Das Leben hat eine Sammlung von Erscheinungen, die wahrscheinlich von sehr hohem Wert sind, weil sie den Ungenügsamsten zu der genügsamen Äußerung hinreißen: Da hab‘ ich schon gnua.
Daß rote Haar von ein’m falschen Gemüt zeugen soll’n, is’s Dümmste, wann die Leut‘ nach die Haar urteil’n woll’n.
Ich hab mich in Ihnen getäuscht, Sie sind ein Konservativer! Man konserviert sich selber am besten dabei!
Es wird gewiß niemand daran zweifeln, daß die Ballettänzerinnen Fauenzimmer sind, und zwar comme il faut – aber zu der Idee sich hinaufzuschwingen, daß ein Ballettänzer ein Mann ist, da gehört viel dazu…
Der Ernst hat eine feierliche Seite, eine schauerliche Seite, überhaupt sehr viele ernsthafte Seiten, aber ein elektrisches Fleckerl hat er doch immer, und da fahren bei gehöriger Reibung Funken der Heiterkeit heraus.
Jede versteckte Protektion setzt in den Augen der Welt ein strafbares Interesse voraus.
Es gibt wohl viele, die ganz stolz den Selbstmord eine Feigheit nennen. Sie sollen’s erst probieren; hernach sollen’s reden.
Keinen fruchtbareren Boden gibt’s in der Welt als das menschliche Herz; wenn man den Samen des Argwons hineinstreut, das schlägt Wurzel und wachst und schießt!
Betrug is freilich gemein, aber es heißt ja per nefas (mit Unrecht), und aufs per nefas versteh’n sich die anständigen Leut‘.
Mir war der verlorene Sohn schon immer verächtlich, aber nicht deswegen, weil er ein Schweinehirt war, sondern weil er wieder nach Hause gekommen ist.
Mein Gott, das Maßnehmen ist ein altes Vorurteil, das die Schneider doch nicht hindert, jedes neue G’wand zu verpfuschen.
Es glaubt’s kein Mensch, was der Mensch alles braucht, bis er halbweg ein‘ Menschen gleichsieht.

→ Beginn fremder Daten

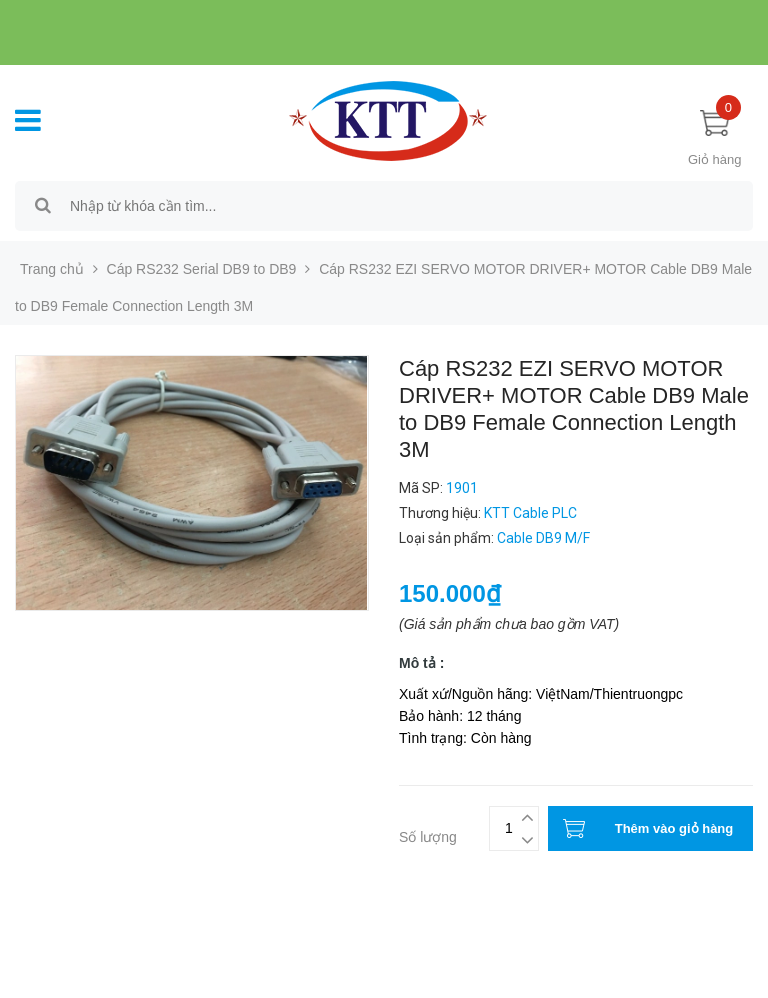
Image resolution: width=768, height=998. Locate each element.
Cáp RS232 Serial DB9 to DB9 (202, 269)
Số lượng (428, 837)
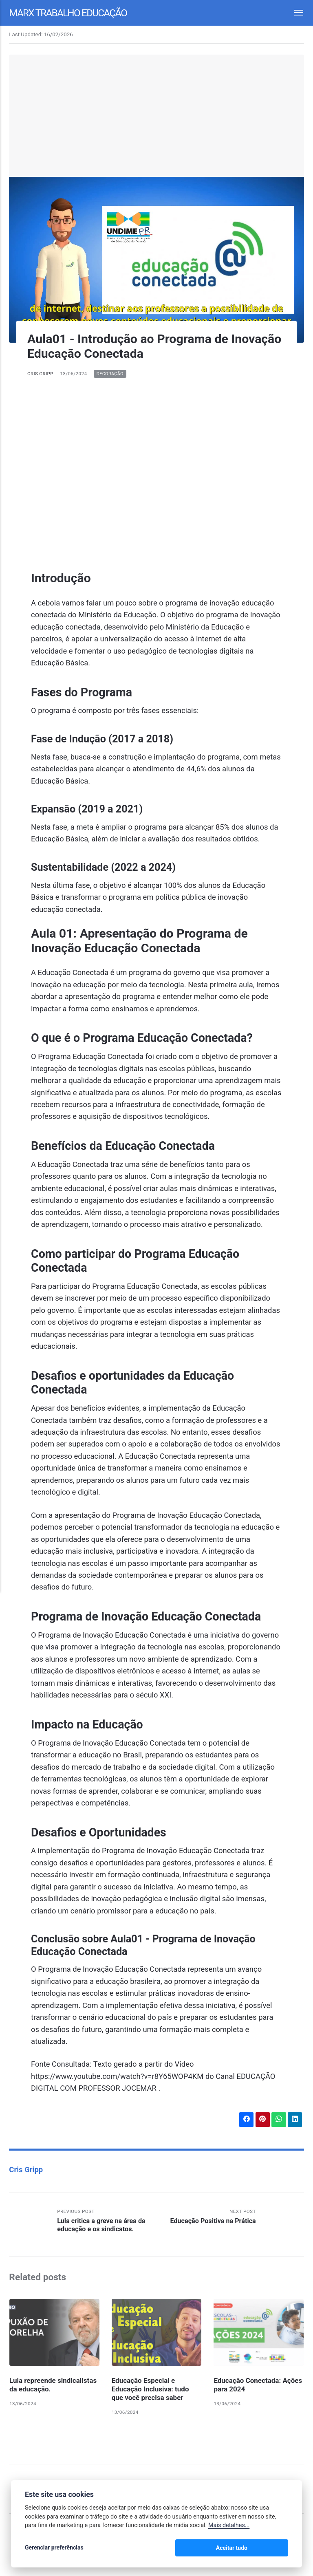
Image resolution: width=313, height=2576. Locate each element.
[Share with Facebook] (245, 2119)
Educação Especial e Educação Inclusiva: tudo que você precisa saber (151, 2390)
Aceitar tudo (264, 2548)
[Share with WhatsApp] (278, 2119)
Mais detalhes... (228, 2526)
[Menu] (294, 13)
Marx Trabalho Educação (69, 12)
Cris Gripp (40, 373)
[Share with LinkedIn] (294, 2119)
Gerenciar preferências (54, 2548)
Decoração (110, 373)
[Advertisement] (156, 116)
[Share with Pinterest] (262, 2119)
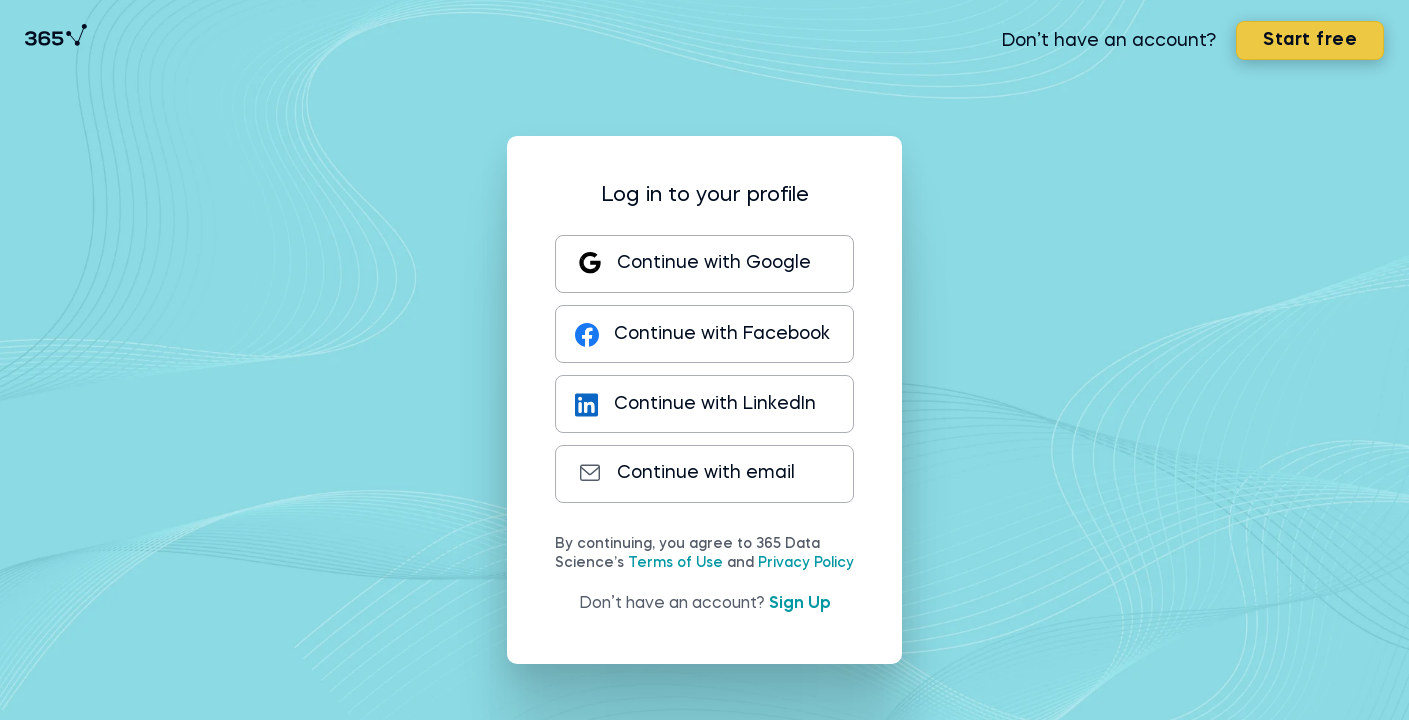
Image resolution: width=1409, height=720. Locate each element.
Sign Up (800, 604)
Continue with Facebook (682, 333)
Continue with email (686, 472)
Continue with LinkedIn (698, 404)
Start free (1303, 46)
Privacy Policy (806, 563)
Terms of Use (675, 563)
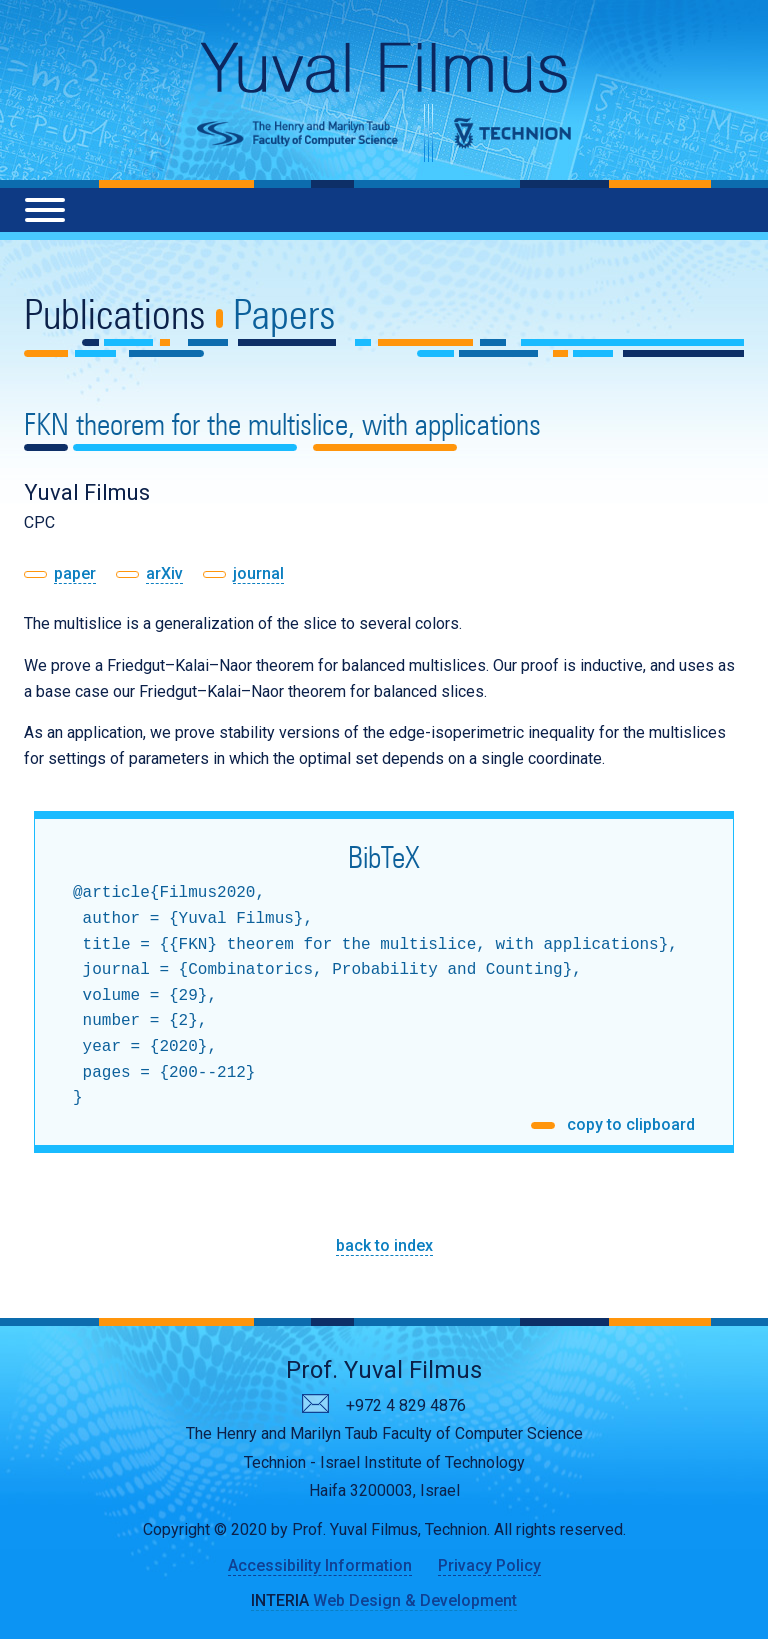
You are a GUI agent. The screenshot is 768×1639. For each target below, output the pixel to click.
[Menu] (45, 210)
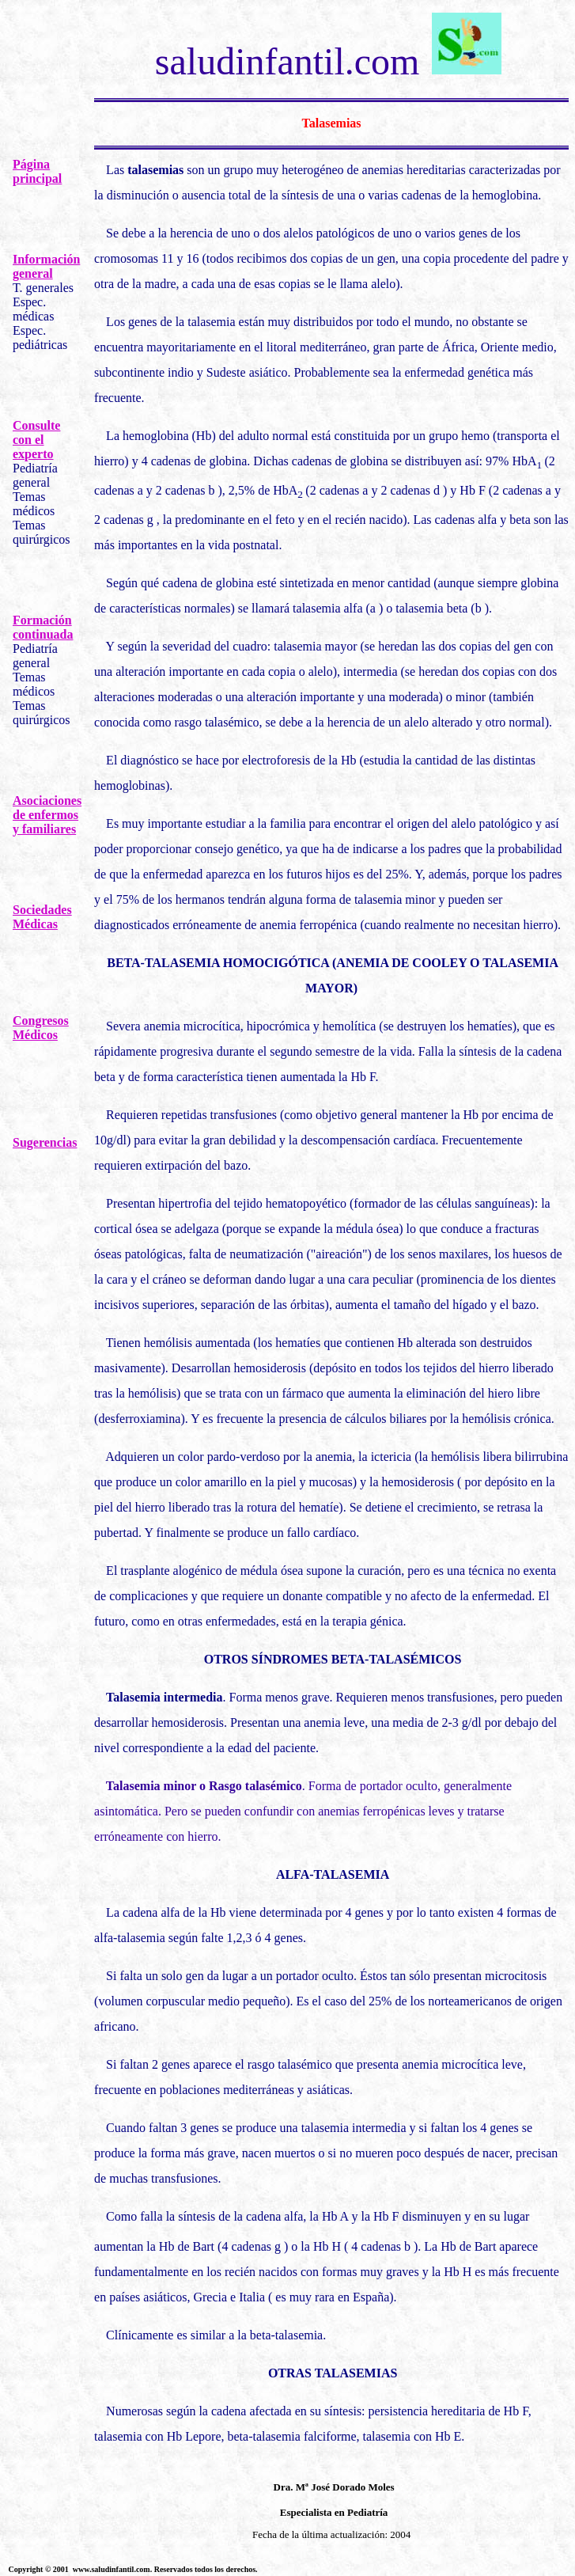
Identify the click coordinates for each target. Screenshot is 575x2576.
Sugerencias (45, 1142)
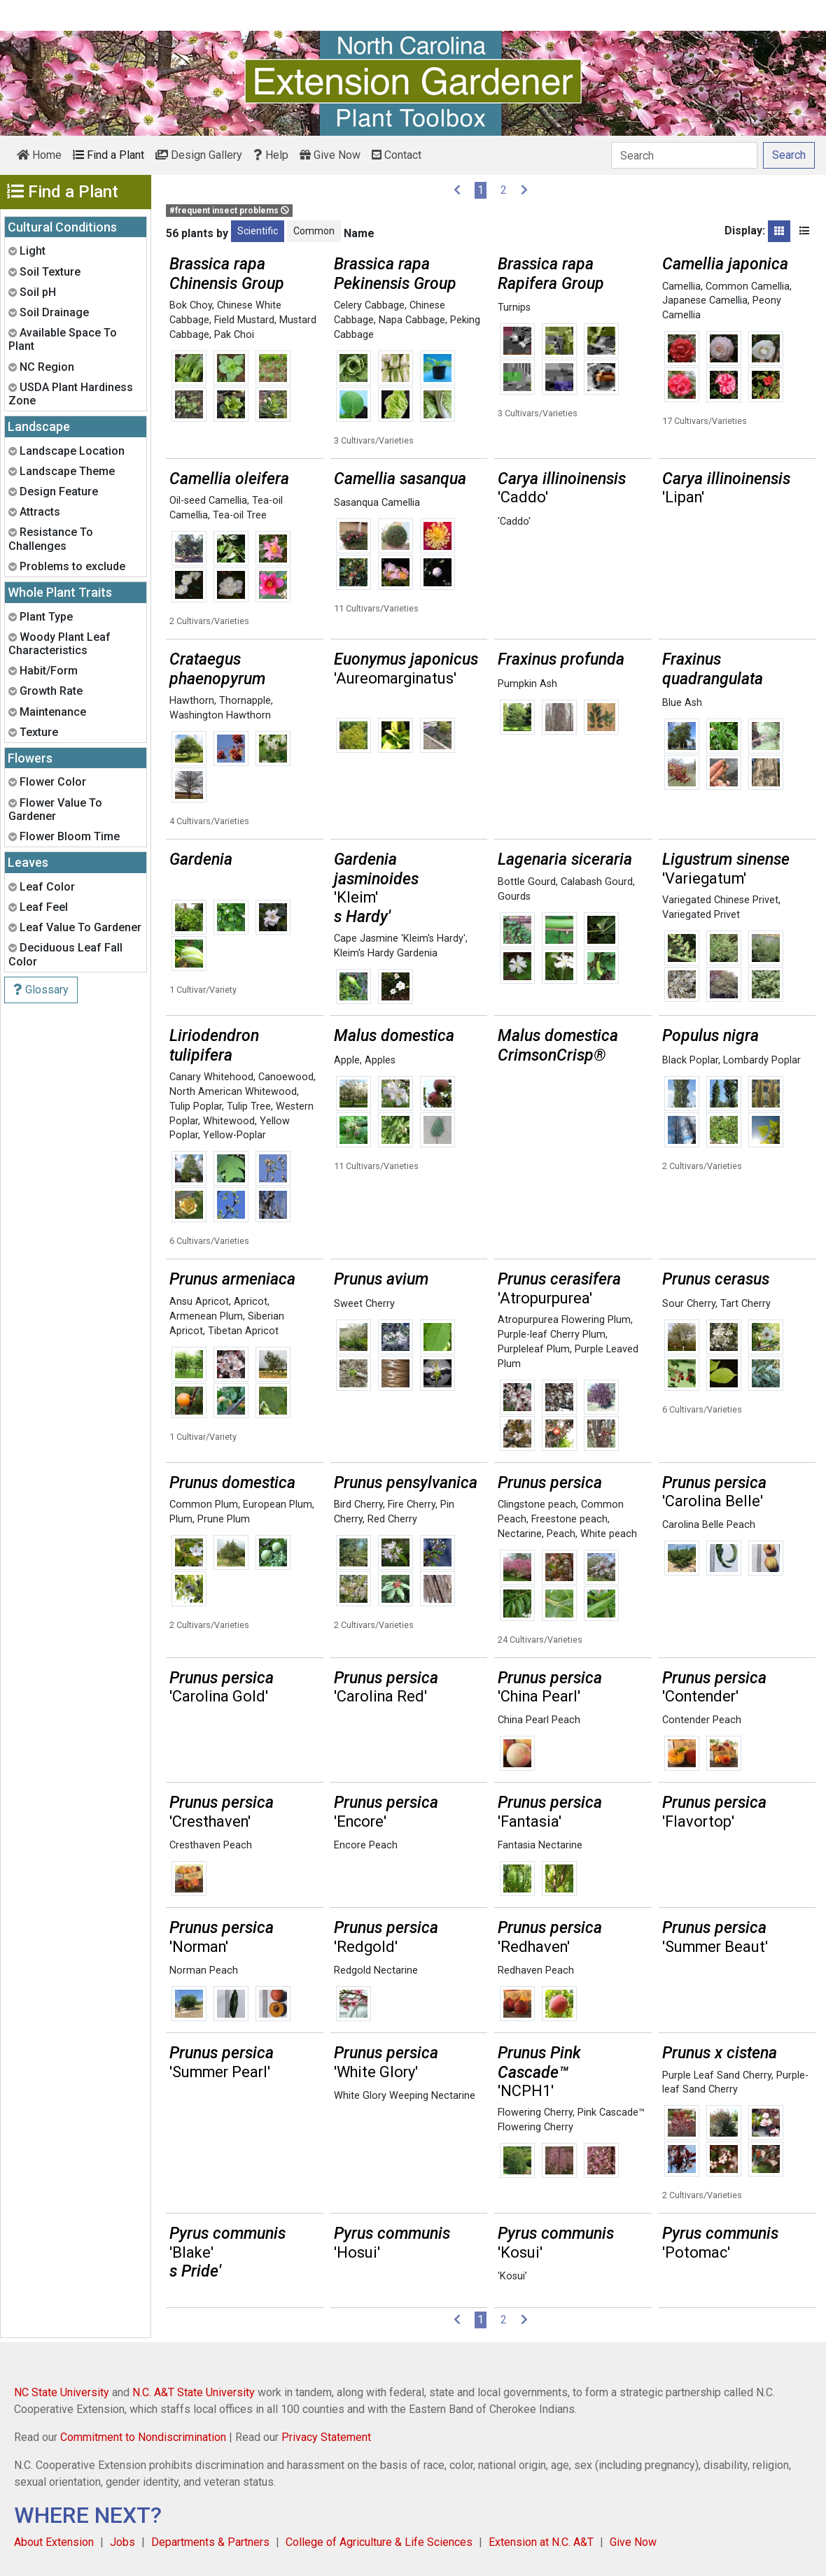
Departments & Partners (210, 2542)
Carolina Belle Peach (708, 1525)
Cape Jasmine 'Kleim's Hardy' (399, 938)
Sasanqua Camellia (377, 503)
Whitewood (229, 1121)
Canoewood (286, 1077)
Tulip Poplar (195, 1106)
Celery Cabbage (369, 305)
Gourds (514, 897)
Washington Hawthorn (220, 715)
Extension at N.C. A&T (541, 2542)
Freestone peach (569, 1519)
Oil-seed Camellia (208, 501)
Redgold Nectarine (376, 1970)
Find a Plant (108, 155)
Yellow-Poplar (234, 1135)
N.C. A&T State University (193, 2392)
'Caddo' (514, 522)
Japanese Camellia (705, 300)
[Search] (684, 155)
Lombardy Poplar (762, 1060)
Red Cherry (392, 1519)
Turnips (514, 307)
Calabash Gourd (597, 882)
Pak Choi (234, 335)
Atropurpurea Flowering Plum (564, 1320)
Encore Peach (366, 1845)
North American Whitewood (233, 1092)
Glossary (41, 989)
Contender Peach (701, 1720)
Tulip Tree (249, 1106)
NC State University (61, 2392)
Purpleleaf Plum (534, 1349)
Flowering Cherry (535, 2112)
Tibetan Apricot (243, 1331)
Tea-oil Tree (240, 515)
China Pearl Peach (539, 1720)
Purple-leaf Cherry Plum (552, 1334)
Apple (347, 1060)
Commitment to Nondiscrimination (143, 2437)
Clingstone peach (537, 1504)
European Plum (277, 1504)
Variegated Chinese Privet (720, 900)
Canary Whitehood (211, 1077)
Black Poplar (690, 1060)
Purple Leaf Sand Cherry (716, 2075)
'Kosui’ (512, 2276)
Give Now (330, 155)
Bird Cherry (358, 1504)
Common (314, 230)
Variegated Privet (701, 915)
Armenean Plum (206, 1316)
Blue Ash (682, 703)
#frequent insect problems (229, 210)
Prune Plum (223, 1519)
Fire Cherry (411, 1504)
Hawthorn (191, 701)
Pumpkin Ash (527, 684)
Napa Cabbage (412, 320)
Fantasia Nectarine (540, 1845)
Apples (380, 1060)
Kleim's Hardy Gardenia (386, 953)
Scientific (257, 230)
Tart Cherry (745, 1304)
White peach (608, 1534)
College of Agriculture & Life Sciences (379, 2542)
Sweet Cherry (364, 1304)
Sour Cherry (688, 1304)
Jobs (122, 2542)
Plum (180, 1519)
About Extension (54, 2542)
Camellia (681, 286)
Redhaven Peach (536, 1970)
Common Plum (203, 1504)
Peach (561, 1534)
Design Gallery (198, 155)
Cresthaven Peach (210, 1845)
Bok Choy (190, 305)
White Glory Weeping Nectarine (404, 2096)
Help (270, 155)
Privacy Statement (326, 2437)
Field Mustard (244, 320)
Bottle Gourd (527, 882)
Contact (396, 155)
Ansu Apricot (199, 1302)
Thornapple (245, 701)
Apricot (250, 1302)
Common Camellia (748, 286)
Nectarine (520, 1534)
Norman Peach (203, 1970)
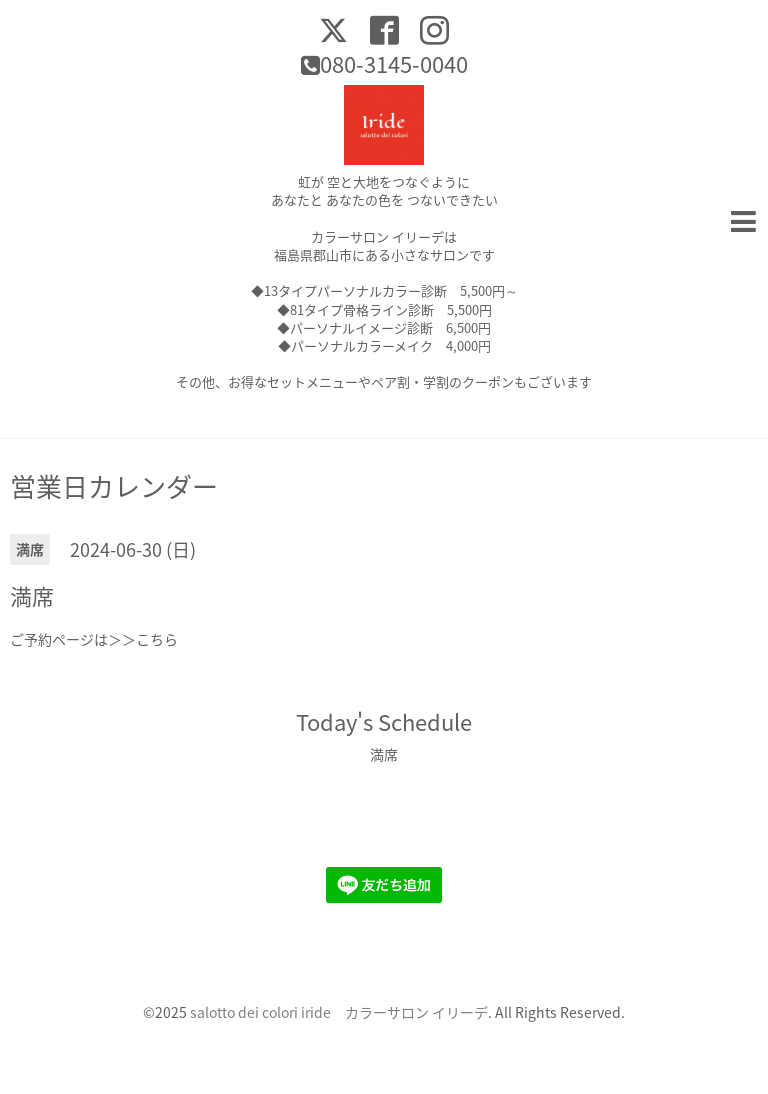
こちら (157, 639)
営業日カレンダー (114, 486)
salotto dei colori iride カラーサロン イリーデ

Kurios, der Mensch, heißt es, is das Meisterstuck der Schöpfung, und man muß sich völlig arm zahl’n an Schneidern, daß man das Meisterstuck nur gehörig verstecken kann.
Ich bitt Ihnen, schrein S‘ nicht so – wenn’s meine Frau höret, ich wär des Todes -! A Frau hast? Und fürchst di vor ihr? Das söhnt mich wieder a bisserl mit ’n Schicksal aus.
Daß es Leut‘ gibt, die auf ein‘ Ball gehn, das find‘ ich begreiflich, aber daß es Leut‘ gibt, die einen Ball geben, das is das, was mir ewig ein Rätsel bleibt.
Der Mensch ist mit der Gewohnheit verwachsen, das Atemholen ist auch nur eine Gewohnheit; wenn man sich’s aber abgewöhnt, ist man hin.
Die schönen Tage sind das Privileg der Reichen, aber die schönen Nächte sind das Monopol der Glücklichen.
Abonnenten sind nicht so leicht zu vertreiben. Es ist zum Staunen, was ein guter Abonnent vertragt.